Une consommation de carburant divisée par 3
Toujours utilisé sur le site, le quad démarre quand il le faut. « J’ai un salarié. Le fait d’avoir 2 engins de locomotion est plus facile, chacun peut toujours se déplacer ».
Gwenaël Jacq a dressé un rapide bilan de consommation de carburant depuis l’achat de sa moto, acquise en septembre 2023. « Ma consommation d’essence a été divisée par 3 » chiffre-t-il. Déjà passionné par le moto-cross, l’agriculteur prévient. « Il faut un minimum de chemins stabilisés pour ménager son dos ». Pour pouvoir être utilisée, cette moto doit être assurée, le conducteur doit être titulaire d’un simple BSR (brevet de sécurité routière).
L’organisation très herbagère de l’élevage colle très bien avec le 2 roues : les 100 femelles vêlent toutes au printemps, les 92 ha de SAU sont essentiellement composés d’herbe. 6 ha de maïs ensilés servent à alimenter le troupeau.

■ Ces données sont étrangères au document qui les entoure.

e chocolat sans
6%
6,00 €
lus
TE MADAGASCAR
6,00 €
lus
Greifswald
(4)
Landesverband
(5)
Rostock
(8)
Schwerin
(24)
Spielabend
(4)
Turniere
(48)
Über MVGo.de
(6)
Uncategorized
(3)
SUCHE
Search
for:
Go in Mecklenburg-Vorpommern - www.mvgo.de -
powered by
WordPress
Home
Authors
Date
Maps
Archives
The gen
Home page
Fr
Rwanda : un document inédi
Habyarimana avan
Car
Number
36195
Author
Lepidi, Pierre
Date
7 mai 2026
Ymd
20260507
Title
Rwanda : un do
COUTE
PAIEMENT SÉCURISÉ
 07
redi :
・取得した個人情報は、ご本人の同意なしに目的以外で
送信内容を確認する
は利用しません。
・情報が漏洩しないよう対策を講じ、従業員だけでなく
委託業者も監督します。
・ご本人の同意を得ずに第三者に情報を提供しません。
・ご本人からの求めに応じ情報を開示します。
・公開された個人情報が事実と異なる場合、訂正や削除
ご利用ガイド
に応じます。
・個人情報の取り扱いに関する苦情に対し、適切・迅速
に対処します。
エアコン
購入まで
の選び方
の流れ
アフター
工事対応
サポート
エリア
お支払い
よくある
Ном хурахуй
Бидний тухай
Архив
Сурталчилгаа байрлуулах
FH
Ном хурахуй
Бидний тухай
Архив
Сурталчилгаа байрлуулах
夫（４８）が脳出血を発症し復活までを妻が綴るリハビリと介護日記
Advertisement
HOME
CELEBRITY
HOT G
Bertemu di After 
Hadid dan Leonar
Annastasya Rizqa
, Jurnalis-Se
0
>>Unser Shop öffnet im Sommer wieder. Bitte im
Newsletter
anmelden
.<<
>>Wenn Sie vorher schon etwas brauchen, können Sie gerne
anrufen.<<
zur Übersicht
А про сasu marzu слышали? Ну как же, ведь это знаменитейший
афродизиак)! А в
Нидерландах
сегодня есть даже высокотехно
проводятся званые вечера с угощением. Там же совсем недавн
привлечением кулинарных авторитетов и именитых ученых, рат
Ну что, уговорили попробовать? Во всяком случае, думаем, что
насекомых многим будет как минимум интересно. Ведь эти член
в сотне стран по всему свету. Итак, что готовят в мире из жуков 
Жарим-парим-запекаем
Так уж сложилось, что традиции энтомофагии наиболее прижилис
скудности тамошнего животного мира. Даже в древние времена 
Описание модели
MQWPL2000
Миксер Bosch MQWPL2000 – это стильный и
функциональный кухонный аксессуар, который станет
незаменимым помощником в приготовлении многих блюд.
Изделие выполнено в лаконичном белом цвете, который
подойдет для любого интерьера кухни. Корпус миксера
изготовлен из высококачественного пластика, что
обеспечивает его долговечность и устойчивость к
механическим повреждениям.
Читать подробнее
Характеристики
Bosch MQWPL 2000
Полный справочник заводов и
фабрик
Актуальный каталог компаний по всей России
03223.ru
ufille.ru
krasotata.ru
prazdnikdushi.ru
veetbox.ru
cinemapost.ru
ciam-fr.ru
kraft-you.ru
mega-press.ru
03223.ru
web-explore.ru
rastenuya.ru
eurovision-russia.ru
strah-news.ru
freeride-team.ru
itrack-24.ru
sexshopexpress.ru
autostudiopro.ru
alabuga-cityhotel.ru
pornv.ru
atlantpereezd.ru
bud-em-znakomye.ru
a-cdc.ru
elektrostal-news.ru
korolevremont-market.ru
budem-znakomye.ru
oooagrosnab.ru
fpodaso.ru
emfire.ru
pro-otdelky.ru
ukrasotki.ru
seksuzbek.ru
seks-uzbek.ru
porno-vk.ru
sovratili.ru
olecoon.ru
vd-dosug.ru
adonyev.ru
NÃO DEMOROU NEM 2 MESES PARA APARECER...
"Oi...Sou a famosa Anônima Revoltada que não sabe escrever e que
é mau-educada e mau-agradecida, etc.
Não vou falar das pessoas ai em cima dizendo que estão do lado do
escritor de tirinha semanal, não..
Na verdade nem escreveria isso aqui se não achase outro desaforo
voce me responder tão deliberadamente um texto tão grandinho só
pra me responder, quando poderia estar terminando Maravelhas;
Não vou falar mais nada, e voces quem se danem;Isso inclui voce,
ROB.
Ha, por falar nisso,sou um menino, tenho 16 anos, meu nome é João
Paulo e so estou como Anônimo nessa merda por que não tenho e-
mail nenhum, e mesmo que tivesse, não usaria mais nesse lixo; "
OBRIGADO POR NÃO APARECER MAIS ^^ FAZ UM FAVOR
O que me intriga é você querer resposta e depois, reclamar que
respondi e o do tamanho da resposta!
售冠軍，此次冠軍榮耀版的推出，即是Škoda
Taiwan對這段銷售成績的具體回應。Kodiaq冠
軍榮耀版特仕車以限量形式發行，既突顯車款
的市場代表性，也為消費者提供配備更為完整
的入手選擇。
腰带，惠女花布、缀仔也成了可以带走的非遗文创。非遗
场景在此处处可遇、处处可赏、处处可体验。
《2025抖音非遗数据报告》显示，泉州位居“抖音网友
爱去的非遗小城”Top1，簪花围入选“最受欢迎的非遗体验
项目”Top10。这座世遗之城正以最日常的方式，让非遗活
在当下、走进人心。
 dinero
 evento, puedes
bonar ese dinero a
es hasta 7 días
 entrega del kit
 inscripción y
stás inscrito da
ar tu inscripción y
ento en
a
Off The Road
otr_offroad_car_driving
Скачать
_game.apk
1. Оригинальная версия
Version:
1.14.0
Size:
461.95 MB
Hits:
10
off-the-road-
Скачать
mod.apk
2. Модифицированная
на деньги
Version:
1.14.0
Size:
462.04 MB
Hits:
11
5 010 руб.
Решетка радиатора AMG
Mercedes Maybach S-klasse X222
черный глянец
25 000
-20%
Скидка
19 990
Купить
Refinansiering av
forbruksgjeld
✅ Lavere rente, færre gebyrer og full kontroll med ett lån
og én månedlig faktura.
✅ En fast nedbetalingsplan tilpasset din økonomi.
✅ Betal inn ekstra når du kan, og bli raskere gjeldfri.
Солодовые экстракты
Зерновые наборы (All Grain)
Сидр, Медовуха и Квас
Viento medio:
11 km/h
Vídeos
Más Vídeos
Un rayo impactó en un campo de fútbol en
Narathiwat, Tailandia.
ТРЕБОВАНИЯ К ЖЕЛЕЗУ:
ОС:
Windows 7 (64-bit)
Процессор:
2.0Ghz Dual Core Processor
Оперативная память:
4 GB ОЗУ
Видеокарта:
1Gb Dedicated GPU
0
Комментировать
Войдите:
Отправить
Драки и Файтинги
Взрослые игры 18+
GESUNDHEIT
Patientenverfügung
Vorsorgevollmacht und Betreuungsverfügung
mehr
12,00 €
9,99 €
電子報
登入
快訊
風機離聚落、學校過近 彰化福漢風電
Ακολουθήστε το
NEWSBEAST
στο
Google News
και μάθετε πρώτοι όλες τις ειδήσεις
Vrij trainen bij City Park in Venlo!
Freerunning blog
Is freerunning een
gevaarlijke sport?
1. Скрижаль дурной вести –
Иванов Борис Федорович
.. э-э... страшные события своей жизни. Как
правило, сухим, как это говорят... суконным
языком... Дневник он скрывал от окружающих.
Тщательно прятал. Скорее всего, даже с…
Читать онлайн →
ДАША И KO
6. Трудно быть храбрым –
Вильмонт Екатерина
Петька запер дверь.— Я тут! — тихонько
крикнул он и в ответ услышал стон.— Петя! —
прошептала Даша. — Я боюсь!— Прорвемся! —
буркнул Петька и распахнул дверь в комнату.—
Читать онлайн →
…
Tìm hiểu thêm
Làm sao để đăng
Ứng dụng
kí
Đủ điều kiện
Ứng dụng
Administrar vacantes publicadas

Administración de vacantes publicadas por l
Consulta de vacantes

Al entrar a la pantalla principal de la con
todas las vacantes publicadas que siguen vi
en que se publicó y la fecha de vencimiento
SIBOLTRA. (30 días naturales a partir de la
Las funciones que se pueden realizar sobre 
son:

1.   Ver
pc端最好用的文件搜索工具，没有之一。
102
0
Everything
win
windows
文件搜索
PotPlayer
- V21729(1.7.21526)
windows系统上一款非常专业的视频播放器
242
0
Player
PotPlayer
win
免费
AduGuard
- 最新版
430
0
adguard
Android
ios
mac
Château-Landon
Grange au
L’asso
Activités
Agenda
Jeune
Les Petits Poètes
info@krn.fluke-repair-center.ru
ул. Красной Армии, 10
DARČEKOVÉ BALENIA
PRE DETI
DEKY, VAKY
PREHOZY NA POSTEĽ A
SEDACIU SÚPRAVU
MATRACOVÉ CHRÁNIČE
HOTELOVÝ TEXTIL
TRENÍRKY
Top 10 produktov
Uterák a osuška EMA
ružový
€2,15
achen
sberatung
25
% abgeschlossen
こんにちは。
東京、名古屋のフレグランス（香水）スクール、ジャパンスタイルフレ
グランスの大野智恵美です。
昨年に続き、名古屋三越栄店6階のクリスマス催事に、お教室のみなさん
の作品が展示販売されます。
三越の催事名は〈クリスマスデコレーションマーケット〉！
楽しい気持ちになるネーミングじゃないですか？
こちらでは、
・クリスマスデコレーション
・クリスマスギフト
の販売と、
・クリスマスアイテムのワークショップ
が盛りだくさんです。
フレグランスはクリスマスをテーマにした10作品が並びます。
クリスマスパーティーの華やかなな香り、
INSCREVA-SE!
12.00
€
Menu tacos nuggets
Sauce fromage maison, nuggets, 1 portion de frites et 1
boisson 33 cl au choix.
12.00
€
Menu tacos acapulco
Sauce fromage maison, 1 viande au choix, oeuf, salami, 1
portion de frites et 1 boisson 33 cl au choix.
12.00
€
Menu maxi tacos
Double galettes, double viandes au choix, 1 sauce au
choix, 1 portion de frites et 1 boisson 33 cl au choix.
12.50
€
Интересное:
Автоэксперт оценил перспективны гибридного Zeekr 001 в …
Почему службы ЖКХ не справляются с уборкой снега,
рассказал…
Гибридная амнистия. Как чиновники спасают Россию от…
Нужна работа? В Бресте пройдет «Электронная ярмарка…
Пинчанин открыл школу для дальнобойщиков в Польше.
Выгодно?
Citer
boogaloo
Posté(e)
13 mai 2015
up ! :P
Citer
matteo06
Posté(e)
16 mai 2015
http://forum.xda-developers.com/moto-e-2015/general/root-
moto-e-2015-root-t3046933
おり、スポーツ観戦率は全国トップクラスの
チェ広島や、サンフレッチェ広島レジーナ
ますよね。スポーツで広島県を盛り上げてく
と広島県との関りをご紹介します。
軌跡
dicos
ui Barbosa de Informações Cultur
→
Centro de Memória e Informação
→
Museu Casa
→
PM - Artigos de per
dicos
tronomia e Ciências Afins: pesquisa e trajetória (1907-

Côté autonomie, la moto peut parcourir environ 120 km avec sa batterie, « je la charge une fois par semaine ». Une fois ce plein d’énergie électrique effectué, direction les prairies pour poser les fils ou modifier les clôtures, grâce à une petite caisse arrière qui peut rassembler différents piquets, fils, enrouleurs ou isolateurs. En presque 3 ans d’utilisation, le breton a roulé 5 800 km avec cette moto. Lors de son achat, il a déboursé 4 800 € HT.
Fanch Paranthoën
Pas d’entretien, des pièces sous la main
Avant de s’installer en janvier 2023, Gwenaël Jacq a voyagé dans des pays comme l’Irlande ou la Nouvelle-Zélande. C’est dans cette contrée qu’il a fait connaissance avec les motos électriques. Très simples de conception, il fait remarquer « qu’il n’y a pas d’entretien ». Les plaquettes des freins à disques sont simplement à changer de temps en temps. L’éleveur possède en stock un moteur de rechange en cas de panne : hors de question de se passer ne serait-ce que d’une journée de la moto.